My colleagues is interesting in the spike/action potential pattern in culture, compared to what is our normal prep (slices). He is also looking at back and forward propagation from the dendrites etc
And to answer Sebastian's question: I use Poly-D-Lysine for coating.
Will post what the outcome is ...
Dear Sindy,
Yes, DIV14 is day in vitro 14. DIV21 sounds much better than DIV3 or DIV14 if you are intersted in action potential pattern. Best, Jakob
Cheers Jakob ... :) Anyway, has anyone had any luck culturing adult mice neurons... I am also interested in making an organotypic cerebellar prep from 6-8wks old brain but haven't had much luck keeping them alive past 4-5days.
Since they are postnatal neurons, you should use neurobasal-A media with B27 supplement, and what I have found that the neurons began to fire action potentials around day 7.
Sindy, when you say you add "glut" to the medium, is that glutamate or glutamine?
Glutamate should, of course, should be left out.
We found opposite results from those you described in embryonic hippocampal cultures across 7- 30 DIV. See this paper: http://www.ncbi.nlm.nih.gov/pubmed/16914613
We used both current clamp and voltage clamp recordings. As cells mature, connections increase as do action potentials.
Hi Sindy,
I've just come across your question, and it may be too late to help, but the following may help others looking for similar information.
I have been testing function of cultured dissociated hippocampal, cortical, and DRG neurons in culture with patch clamp every 5 days in culture till 25 days, then at 50 days in culture. These were all from late embryonic stage rats. I have found that whilst strong action potentials occur in hippocampal neurons by about 10 to 15 days in culture, they really require 20 to 25 days in culture to reach functional maturity to match recordings seen at 50 days in culture. This was also the case for cortical cells, although that data has not been published.
Both cortical and hippocampal cells were cultured in neurobasal medium with BOTH B27 and N2 supplement, WITHOUT L-glutamine. This is an odd combination, but appeared to give better function through long-term cultures, possibly by avoiding breakdown products of L-glutamine.

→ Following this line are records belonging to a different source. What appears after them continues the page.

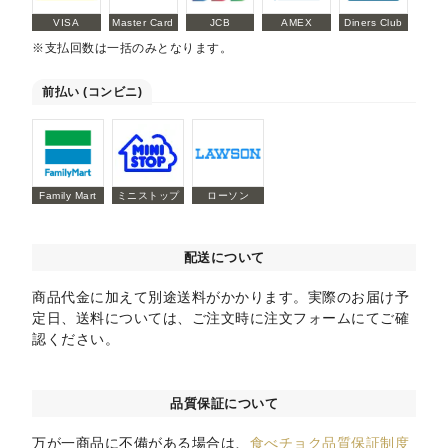
VISA
Master Card
JCB
AMEX
Diners Club
※支払回数は一括のみとなります。
前払い (コンビニ)
Family Mart
ミニストップ
ローソン
配送について
商品代金に加えて別途送料がかかります。実際のお届け予
定日、送料については、ご注文時に注文フォームにてご確
認ください。
品質保証について
万が一商品に不備がある場合は、
食べチョク品質保証制度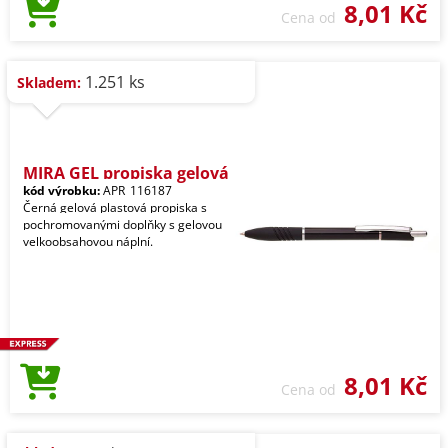
8,01 Kč
Cena od
1.251 ks
Skladem:
MIRA GEL propiska gelová
kód výrobku:
APR_116187
Černá gelová plastová propiska s
pochromovanými doplňky s gelovou
velkoobsahovou náplní.
8,01 Kč
Cena od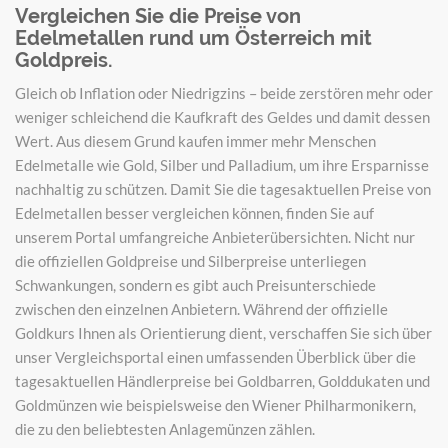
Vergleichen Sie die Preise von
Edelmetallen rund um Österreich mit
Goldpreis.
Gleich ob Inflation oder Niedrigzins – beide zerstören mehr oder
weniger schleichend die Kaufkraft des Geldes und damit dessen
Wert. Aus diesem Grund kaufen immer mehr Menschen
Edelmetalle wie Gold, Silber und Palladium, um ihre Ersparnisse
nachhaltig zu schützen. Damit Sie die tagesaktuellen Preise von
Edelmetallen besser vergleichen können, finden Sie auf
unserem Portal umfangreiche Anbieterübersichten. Nicht nur
die offiziellen Goldpreise und Silberpreise unterliegen
Schwankungen, sondern es gibt auch Preisunterschiede
zwischen den einzelnen Anbietern. Während der offizielle
Goldkurs Ihnen als Orientierung dient, verschaffen Sie sich über
unser Vergleichsportal einen umfassenden Überblick über die
tagesaktuellen Händlerpreise bei Goldbarren, Golddukaten und
Goldmünzen wie beispielsweise den Wiener Philharmonikern,
die zu den beliebtesten Anlagemünzen zählen.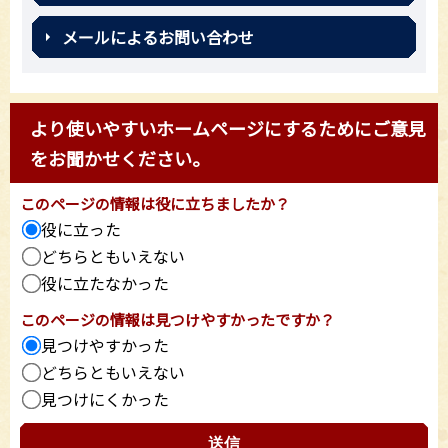
メールによるお問い合わせ
より使いやすいホームページにするためにご意見
をお聞かせください。
このページの情報は役に立ちましたか？
役に立った
どちらともいえない
役に立たなかった
このページの情報は見つけやすかったですか？
見つけやすかった
どちらともいえない
見つけにくかった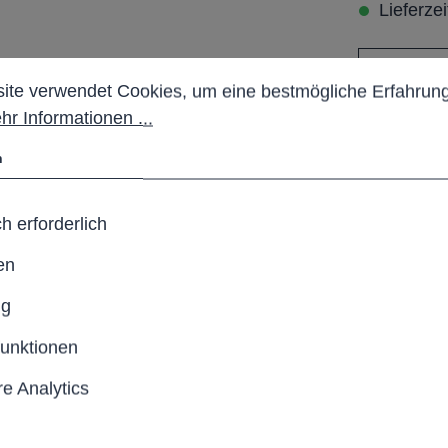
Lieferze
Anzahl
stellungen
 verwendet Cookies, um eine bestmögliche Erfahrung b
ite verwendet Cookies, um eine bestmögliche Erfahrung
hr Informationen ...
Pro
n
Produktn
h erforderlich
en
ng
chentwässerung
schale RG 100, Endstück
funktionen
ogen DN 75 und
e Analytics
ich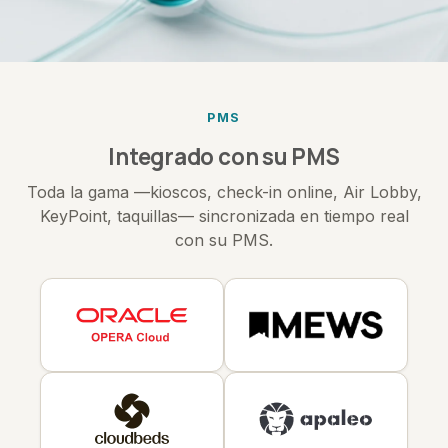
PMS
Integrado con su PMS
Toda la gama —kioscos, check-in online, Air Lobby,
KeyPoint, taquillas— sincronizada en tiempo real
con su PMS.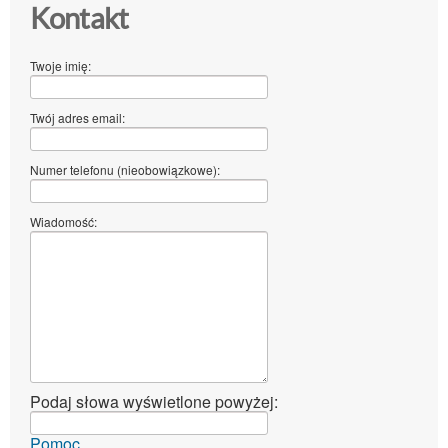
Kontakt
Twoje imię:
Twój adres email:
Numer telefonu (nieobowiązkowe):
Wiadomość:
Podaj słowa wyświetlone powyżej:
Pomoc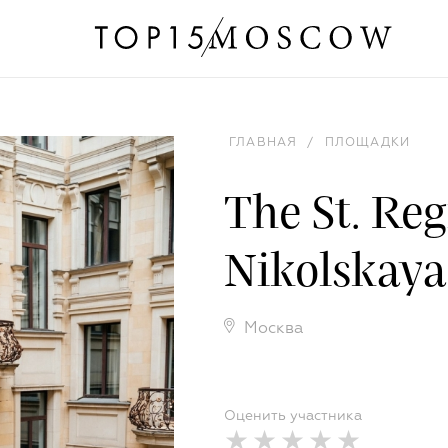
ГЛАВНАЯ
/
ПЛОЩАДКИ
The St. Re
Nikolskaya
Москва
Оценить участника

The attached paper shows the time course of activity in these cells in culture, I hope this helps.
Kind regards,
Justin.
Article Neuronal Electrophysiological Function and Control of Neurit...
Dear Abdullah, neurons spontaneously fire at some rate essentially due to membrane potential fluctuation that can bring them closer to firing threshold and their channel composition. Moreover, glutammate in culture bath also increases firing. Cultured neuron, then, also form synapses and with increasing div, their number and functionality increase.
I do not include glutammate in culture bath, I suggest removing it.